» **Dataset entries**
-=-=-

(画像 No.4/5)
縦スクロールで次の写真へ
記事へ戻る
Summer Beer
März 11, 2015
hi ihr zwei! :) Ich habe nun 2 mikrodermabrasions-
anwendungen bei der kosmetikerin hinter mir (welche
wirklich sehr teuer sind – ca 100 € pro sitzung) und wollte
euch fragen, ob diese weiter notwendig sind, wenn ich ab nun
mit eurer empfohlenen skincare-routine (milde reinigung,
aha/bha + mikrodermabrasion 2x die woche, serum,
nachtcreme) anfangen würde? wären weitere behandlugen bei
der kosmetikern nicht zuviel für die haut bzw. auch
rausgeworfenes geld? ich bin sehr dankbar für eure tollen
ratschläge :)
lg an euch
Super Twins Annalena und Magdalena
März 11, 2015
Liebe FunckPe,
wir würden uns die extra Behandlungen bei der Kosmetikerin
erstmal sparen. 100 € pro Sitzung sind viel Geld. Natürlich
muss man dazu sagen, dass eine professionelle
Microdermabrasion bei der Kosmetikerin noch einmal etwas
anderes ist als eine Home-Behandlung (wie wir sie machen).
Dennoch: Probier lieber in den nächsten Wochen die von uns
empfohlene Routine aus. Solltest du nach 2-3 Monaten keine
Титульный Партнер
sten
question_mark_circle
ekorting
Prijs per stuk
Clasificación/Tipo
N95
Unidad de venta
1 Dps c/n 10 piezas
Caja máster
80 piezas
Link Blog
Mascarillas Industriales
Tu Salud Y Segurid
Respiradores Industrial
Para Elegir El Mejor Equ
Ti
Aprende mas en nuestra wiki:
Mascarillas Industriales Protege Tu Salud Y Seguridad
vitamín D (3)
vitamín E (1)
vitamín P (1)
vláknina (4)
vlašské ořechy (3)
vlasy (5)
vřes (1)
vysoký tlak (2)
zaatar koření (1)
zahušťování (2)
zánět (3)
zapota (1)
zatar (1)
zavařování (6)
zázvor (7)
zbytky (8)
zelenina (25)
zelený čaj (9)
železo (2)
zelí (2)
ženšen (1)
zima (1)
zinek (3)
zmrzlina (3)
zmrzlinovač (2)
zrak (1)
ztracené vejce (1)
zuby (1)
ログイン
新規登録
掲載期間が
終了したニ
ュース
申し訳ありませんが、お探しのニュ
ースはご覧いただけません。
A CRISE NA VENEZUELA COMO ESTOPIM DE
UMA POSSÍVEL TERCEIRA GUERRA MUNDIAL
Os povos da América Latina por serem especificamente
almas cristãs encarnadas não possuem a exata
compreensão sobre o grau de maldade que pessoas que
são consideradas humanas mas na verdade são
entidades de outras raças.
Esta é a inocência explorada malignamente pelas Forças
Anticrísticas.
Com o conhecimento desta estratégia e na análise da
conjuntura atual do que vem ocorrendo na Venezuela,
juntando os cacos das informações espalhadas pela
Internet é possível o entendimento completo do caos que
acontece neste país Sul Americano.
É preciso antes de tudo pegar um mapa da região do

-=-=-

» **ASSIGNED TASK**
Repeat the records above exactly as they appear.

» **ANSWER AREA**
(画像 No.4/5)
縦スクロールで次の写真へ
記事へ戻る
Summer Beer
März 11, 2015
hi ihr zwei! :) Ich habe nun 2 mikrodermabrasions-
anwendungen bei der kosmetikerin hinter mir (welche
wirklich sehr teuer sind – ca 100 € pro sitzung) und wollte
euch fragen, ob diese weiter notwendig sind, wenn ich ab nun
mit eurer empfohlenen skincare-routine (milde reinigung,
aha/bha + mikrodermabrasion 2x die woche, serum,
nachtcreme) anfangen würde? wären weitere behandlugen bei
der kosmetikern nicht zuviel für die haut bzw. auch
rausgeworfenes geld? ich bin sehr dankbar für eure tollen
ratschläge :)
lg an euch
Super Twins Annalena und Magdalena
März 11, 2015
Liebe FunckPe,
wir würden uns die extra Behandlungen bei der Kosmetikerin
erstmal sparen. 100 € pro Sitzung sind viel Geld. Natürlich
muss man dazu sagen, dass eine professionelle
Microdermabrasion bei der Kosmetikerin noch einmal etwas
anderes ist als eine Home-Behandlung (wie wir sie machen).
Dennoch: Probier lieber in den nächsten Wochen die von uns
empfohlene Routine aus. Solltest du nach 2-3 Monaten keine
Титульный Партнер
sten
question_mark_circle
ekorting
Prijs per stuk
Clasificación/Tipo
N95
Unidad de venta
1 Dps c/n 10 piezas
Caja máster
80 piezas
Link Blog
Mascarillas Industriales
Tu Salud Y Segurid
Respiradores Industrial
Para Elegir El Mejor Equ
Ti
Aprende mas en nuestra wiki:
Mascarillas Industriales Protege Tu Salud Y Seguridad
vitamín D (3)
vitamín E (1)
vitamín P (1)
vláknina (4)
vlašské ořechy (3)
vlasy (5)
vřes (1)
vysoký tlak (2)
zaatar koření (1)
zahušťování (2)
zánět (3)
zapota (1)
zatar (1)
zavařování (6)
zázvor (7)
zbytky (8)
zelenina (25)
zelený čaj (9)
železo (2)
zelí (2)
ženšen (1)
zima (1)
zinek (3)
zmrzlina (3)
zmrzlinovač (2)
zrak (1)
ztracené vejce (1)
zuby (1)
ログイン
新規登録
掲載期間が
終了したニ
ュース
申し訳ありませんが、お探しのニュ
ースはご覧いただけません。
A CRISE NA VENEZUELA COMO ESTOPIM DE
UMA POSSÍVEL TERCEIRA GUERRA MUNDIAL
Os povos da América Latina por serem especificamente
almas cristãs encarnadas não possuem a exata
compreensão sobre o grau de maldade que pessoas que
são consideradas humanas mas na verdade são
entidades de outras raças.
Esta é a inocência explorada malignamente pelas Forças
Anticrísticas.
Com o conhecimento desta estratégia e na análise da
conjuntura atual do que vem ocorrendo na Venezuela,
juntando os cacos das informações espalhadas pela
Internet é possível o entendimento completo do caos que
acontece neste país Sul Americano.
É preciso antes de tudo pegar um mapa da região do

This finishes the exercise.